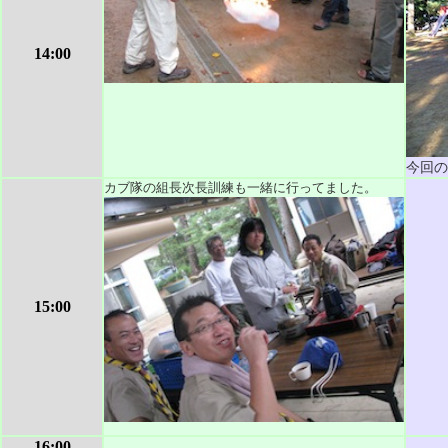
14:00
今回の
カブ隊の組長次長訓練も一緒に行ってました。
15:00
16:00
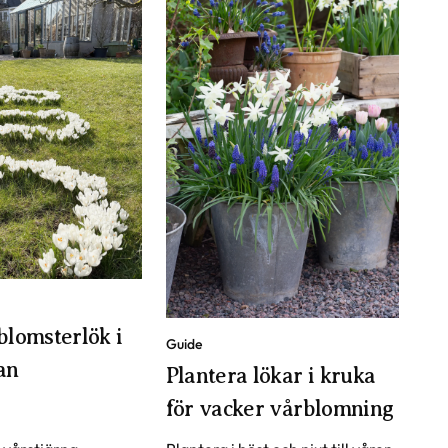
blomsterlök i
Guide
an
Plantera lökar i kruka
för vacker vårblomning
------
• _What the task requires_: Where an entry holds an image, drop the image and copy the remaining text exactly.

• _Answer box_:
14:00
今回の
カブ隊の組長次長訓練も一緒に行ってました。
15:00
16:00
blomsterlök i
Guide
an
Plantera lökar i kruka
för vacker vårblomning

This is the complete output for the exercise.